(Extracted data entries)
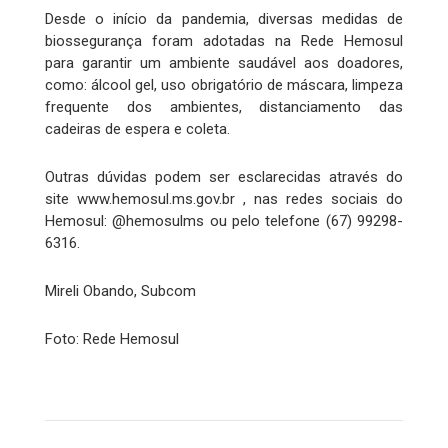
Desde o início da pandemia, diversas medidas de
biossegurança foram adotadas na Rede Hemosul
para garantir um ambiente saudável aos doadores,
como: álcool gel, uso obrigatório de máscara, limpeza
frequente dos ambientes, distanciamento das
cadeiras de espera e coleta.
Outras dúvidas podem ser esclarecidas através do
site www.hemosul.ms.gov.br , nas redes sociais do
Hemosul: @hemosulms ou pelo telefone (67) 99298-
6316.
Mireli Obando, Subcom
Foto: Rede Hemosul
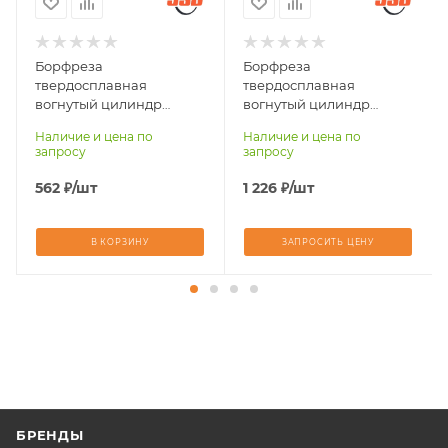
Борфреза
Борфреза
твердосплавная
твердосплавная
вогнутый цилиндр
вогнутый цилиндр
U0610-M06
U1020-M06
Наличие и цена по
Наличие и цена по
запросу
запросу
562
₽
/шт
1 226
₽
/шт
В КОРЗИНУ
ЗАПРОСИТЬ ЦЕНУ
БРЕНДЫ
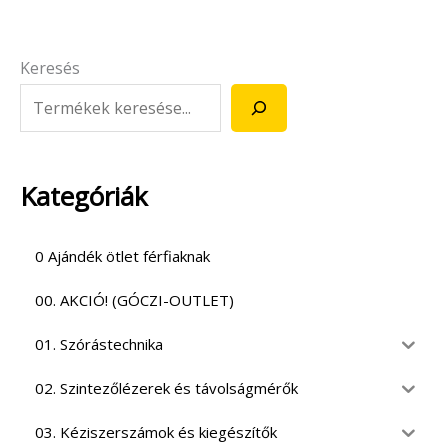
Keresés
Kategóriák
0 Ajándék ötlet férfiaknak
00. AKCIÓ! (GÓCZI-OUTLET)
01. Szórástechnika
02. Szintezőlézerek és távolságmérők
03. Kéziszerszámok és kiegészítők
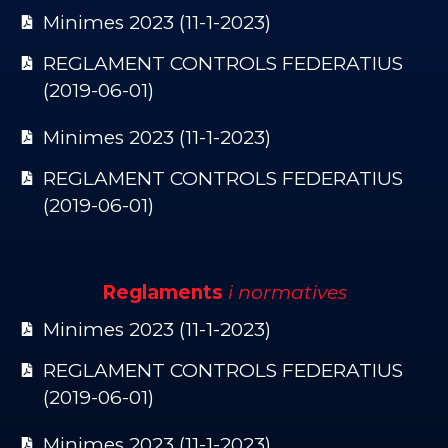
Minimes 2023 (11-1-2023)
REGLAMENT CONTROLS FEDERATIUS
(2019-06-01)
Minimes 2023 (11-1-2023)
REGLAMENT CONTROLS FEDERATIUS
(2019-06-01)
Reglaments
i normatives
Minimes 2023 (11-1-2023)
REGLAMENT CONTROLS FEDERATIUS
(2019-06-01)
Minimes 2023 (11-1-2023)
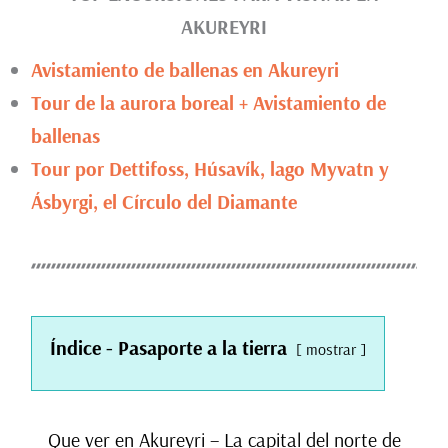
AKUREYRI
Avistamiento de ballenas en Akureyri
Tour de la aurora boreal + Avistamiento de
ballenas
Tour por Dettifoss, Húsavík, lago Myvatn y
Ásbyrgi, el Círculo del Diamante
Índice - Pasaporte a la tierra
mostrar
Que ver en Akureyri – La capital del norte de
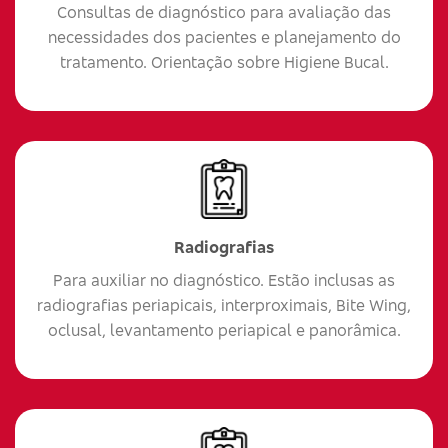
Consultas de diagnóstico para avaliação das
necessidades dos pacientes e planejamento do
tratamento. Orientação sobre Higiene Bucal.
Radiografias
Para auxiliar no diagnóstico. Estão inclusas as
radiografias periapicais, interproximais, Bite Wing,
oclusal, levantamento periapical e panorâmica.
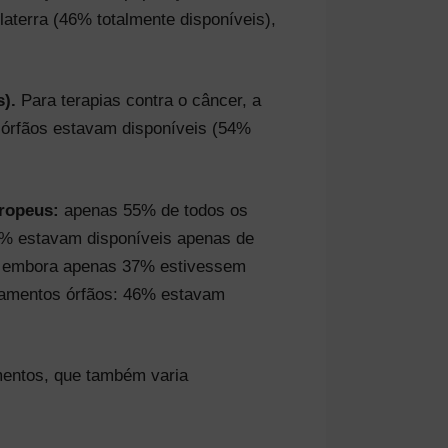
aterra (46% totalmente disponíveis),
).
Para terapias contra o câncer, a
 órfãos estavam disponíveis (54%
uropeus:
apenas 55% de todos os
2% estavam disponíveis apenas de
, embora apenas 37% estivessem
amentos órfãos: 46% estavam
mentos, que também varia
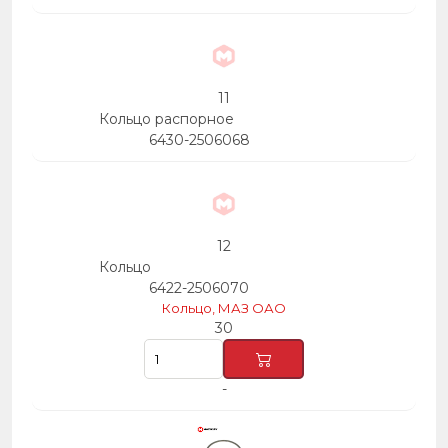
11
Кольцо распорное
6430-2506068
12
Кольцо
6422-2506070
Кольцо, МАЗ ОАО
30
-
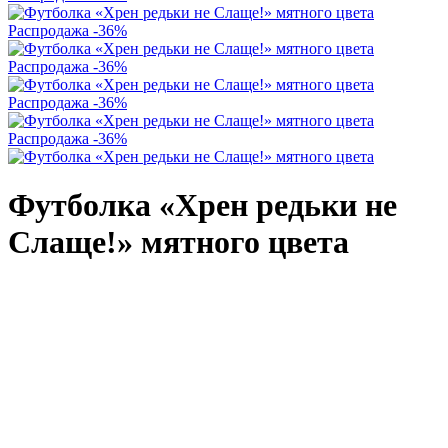
Распродажа
-36%
Распродажа
-36%
Распродажа
-36%
Распродажа
-36%
Футболка «Хрен редьки не
Слаще!» мятного цвета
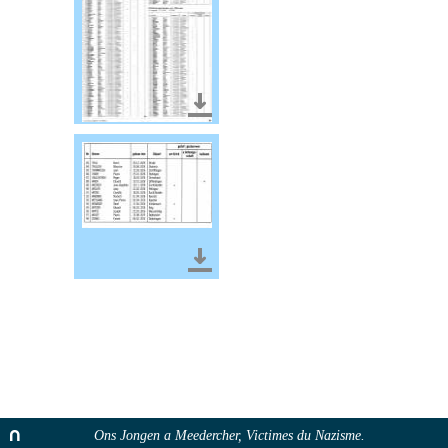
Télécharger le document
Télécharger le document
Ons Jongen a Meedercher, Victimes du Nazisme.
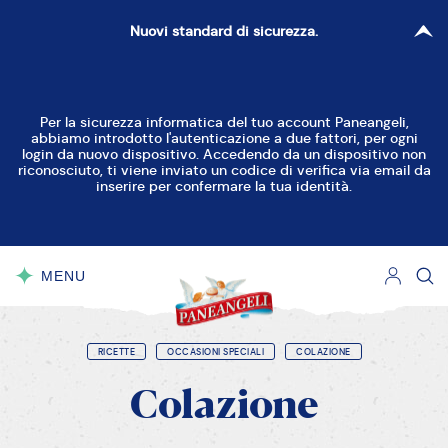
Nuovi standard di sicurezza.
RESETTA FILTRI
CHIUDI
Per la sicurezza informatica del tuo account Paneangeli,
abbiamo introdotto l'autenticazione a due fattori, per ogni
Torte Dolci
Torte Decorate
login da nuovo dispositivo. Accedendo da un dispositivo non
riconosciuto, ti viene inviato un codice di verifica via email da
inserire per confermare la tua identità.
Crostate
Ciambelle
Cupcake e Muffin
Dolcetti
Biscotti
MENU
CHIUDI
Dolci al cucchiaio
Dolci Lievitati
Torte Salate
Pane, Pizza e Focacce
RICETTE
OCCASIONI SPECIALI
COLAZIONE
Colazione
Piccoli Salati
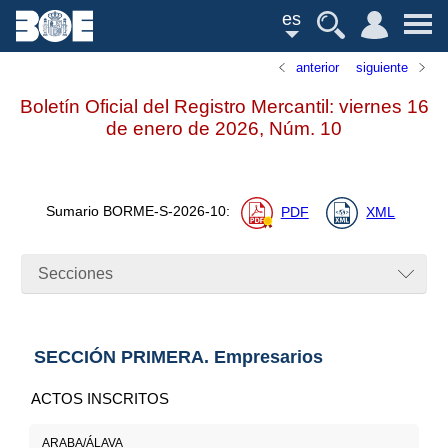
es
anterior
siguiente
Boletín Oficial del Registro Mercantil: viernes 16
de enero de 2026,
Núm.
10
Sumario
BORME-S-2026-10
:
PDF
XML
Secciones
SECCIÓN PRIMERA. Empresarios
ACTOS INSCRITOS
ARABA/ÁLAVA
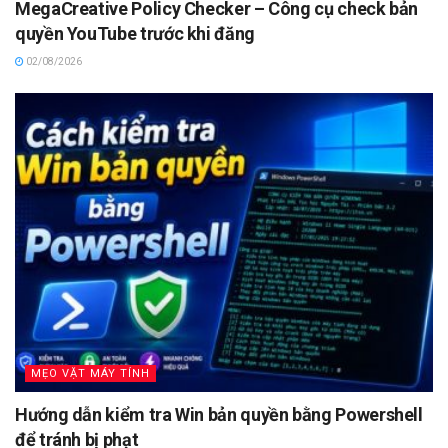
MegaCreative Policy Checker – Công cụ check bản
quyền YouTube trước khi đăng
02/08/2026
MẸO VẶT MÁY TÍNH
Hướng dẫn kiểm tra Win bản quyền bằng Powershell
để tránh bị phạt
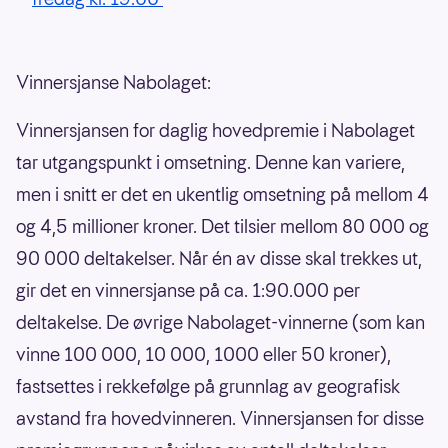
Vinnersjanse Nabolaget:
Vinnersjansen for daglig hovedpremie i Nabolaget
tar utgangspunkt i omsetning. Denne kan variere,
men i snitt er det en ukentlig omsetning på mellom 4
og 4,5 millioner kroner. Det tilsier mellom 80 000 og
90 000 deltakelser. Når én av disse skal trekkes ut,
gir det en vinnersjanse på ca. 1:90.000 per
deltakelse. De øvrige Nabolaget-vinnerne (som kan
vinne 100 000, 10 000, 1000 eller 50 kroner),
fastsettes i rekkefølge på grunnlag av geografisk
avstand fra hovedvinneren. Vinnersjansen for disse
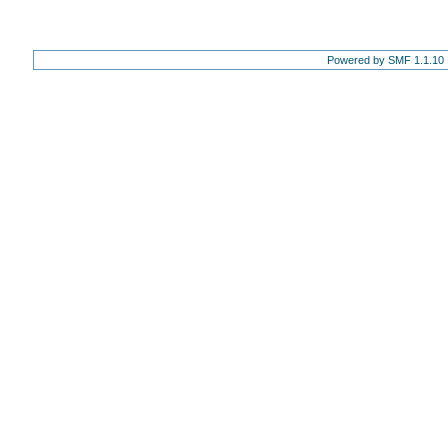
Powered by SMF 1.1.10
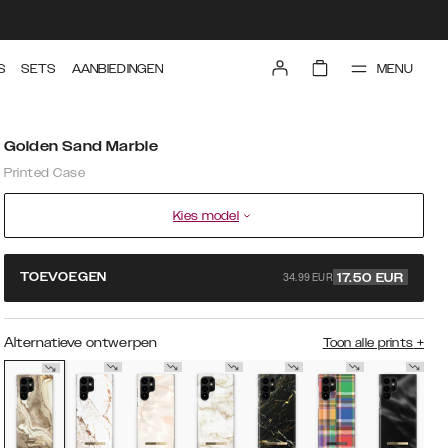
MENU
S
SETS
AANBIEDINGEN
Golden Sand Marble
Printed Case
Kies model
34.99 EUR
TOEVOEGEN
17.50
EUR
Alternatieve ontwerpen
Toon alle prints
+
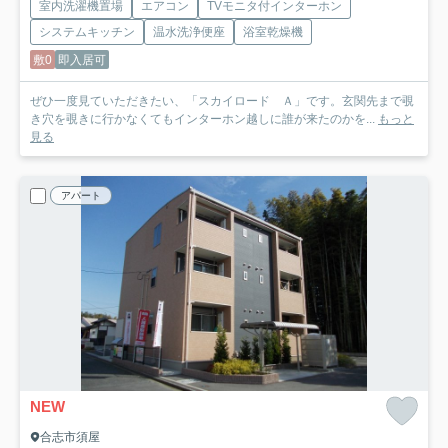
室内洗濯機置場
エアコン
TVモニタ付インターホン
システムキッチン
温水洗浄便座
浴室乾燥機
敷0
即入居可
ぜひ一度見ていただきたい、「スカイロード Ａ」です。玄関先まで覗
き穴を覗きに行かなくてもインターホン越しに誰が来たのかを...
もっと
見る
アパート
NEW
合志市須屋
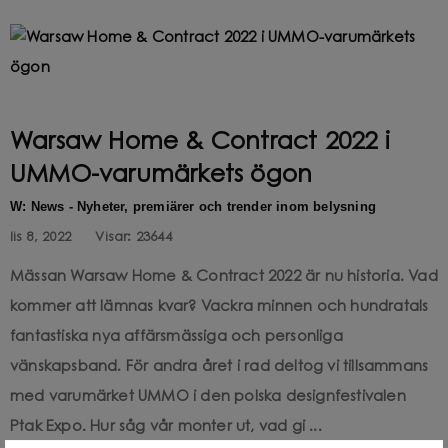
Warsaw Home & Contract 2022 i
UMMO-varumärkets ögon
W: News - Nyheter, premiärer och trender inom belysning
lis 8, 2022
Visar:
23644
Mässan Warsaw Home & Contract 2022 är nu historia. Vad
kommer att lämnas kvar? Vackra minnen och hundratals
fantastiska nya affärsmässiga och personliga
vänskapsband. För andra året i rad deltog vi tillsammans
med varumärket UMMO i den polska designfestivalen
Ptak Expo. Hur såg vår monter ut, vad gi ...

▶ _WHAT YOU SHOULD DO_:
Given the records above, restate word for word only the lines starting at the one with "men i snitt" and ending at the one with "vinne 100 000, 10".

▶ _OUTPUT FOR THIS TASK_:
men i snitt er det en ukentlig omsetning på mellom 4
og 4,5 millioner kroner. Det tilsier mellom 80 000 og
90 000 deltakelser. Når én av disse skal trekkes ut,
gir det en vinnersjanse på ca. 1:90.000 per
deltakelse. De øvrige Nabolaget-vinnerne (som kan
vinne 100 000, 10 000, 1000 eller 50 kroner),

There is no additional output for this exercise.